Try not to think about it. Yeah, that makes it less painful / more tolerable too. Just don’t friggin’ think about it. Friend(s)? Relationship(s)? Prospects thereof? Attempting to find/grow that, connect, etc.? Yeah, it’s shit, it’s hard, it sucks, it’s painful. But if I don’t think about it – as much as feasible (keep busy with lots ‘o other stuff/sh*t) – and also, mostly not even trying, … it hurts less, … even quite a bit less. Sh*t, … that ain’t exactly a solution though, … not even close – more like just friggin’ pain relief. Haven’t stopped the source/cause of the pain. No wonder I had a friggin’ headache. Whole bloodly weekend off and … try? Prospects? Yeah, did go to a social event. Hell, went to really at least two such events. Did I try? No, not really hardly at all. Attitude? Yeah, rather “negative” – or perhaps more so too friggin’ realistic attitude. Mostly with attitude ain’t no friggin’ way in hell I’m gonna meet ‘n connect with nobody. Not that it was bad – not even that I was “negative” on it. Tryin’ to think how to more accurately describe/convey. Kind’a like attitude of not trying, not caring, anticipating and having zero prospects, and not caring about it and not thinking about it – or … well, not quite really/fully, but sort’a like tryin’ to fake myself out and think that way. And just not push myself on it. Yeah, no wonder I had a friggin’ headache. And despite all that, it was “okay” – for certain definitions of “okay”. Wasn’t really all that painful at all (okay, except for the headaches). Enjoyable? Eh, passable, more-or-less. Did I enjoy it enough I’d want to do it again? Oh, more like I’d kind’a slightly prefer not to, but keep throwing myself at it anyway – ’cause, yeah, that’s some ‘o ’bout the best prospects I got, … even if they’re about zilch. FML. Yeah, … not think about it. :-> (Much!) less painful that way – at least for the most part. Results? Eh, thus far cr*p, either way.

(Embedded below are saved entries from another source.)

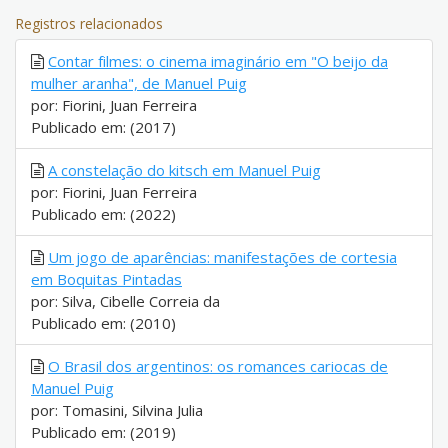
Registros relacionados
Contar filmes: o cinema imaginário em "O beijo da
mulher aranha", de Manuel Puig
por: Fiorini, Juan Ferreira
Publicado em: (2017)
A constelação do kitsch em Manuel Puig
por: Fiorini, Juan Ferreira
Publicado em: (2022)
Um jogo de aparências: manifestações de cortesia
em Boquitas Pintadas
por: Silva, Cibelle Correia da
Publicado em: (2010)
O Brasil dos argentinos: os romances cariocas de
Manuel Puig
por: Tomasini, Silvina Julia
Publicado em: (2019)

Use what works. Yeah, I need to get to that. Crud – long ways to go. And already over 50 years down. Rats.

And, to attempt to end on a more positive note. Some modest bits of communications in recent weeks have gone pleasantly surprisingly well. Kind’a out-of-the-blue. Not gonna detail on this blog, and really only a couple “conversations” or so, and, … buggers, just on-line text, no IRL, ’bout zilch prospects of that, but … what the hell, certainly better than nothing. Yes, even some very nice positive complimentary comments from someone to me – but alas, over thousands of miles away, and for that and a host of other reasons, will probably never even meet, and … relationship or anything like that? No, ain’t gonna happen, nowhere close, … even if I might wish it – whole lot ‘o reasons, not gonna detail any ‘o that here. And, unfortunately, far too seldom and sporadic and irregular – just generally don’t have that with much or any regularity or dependability (do have one most excellent friend – but a lot ‘o constraints there too … and no, not gonna detail). So, yeah, generally, far too little connection. Cr*p, didn’t I say something about positive? Anyway, at least some bits ‘o nice “connected” on-line chat or the like. Would be nice if I had some such nice conversations – and preferably in person – and much more regularly. Oh well, I can dream, right? Speaking of which, had fairly decent interesting dream overnight – but forgotten almost all of it now. Sleep? Ah, yeah, whatever, too late for more ‘o that – got some. Whatever, sometimes other things are (much) more important than sleep.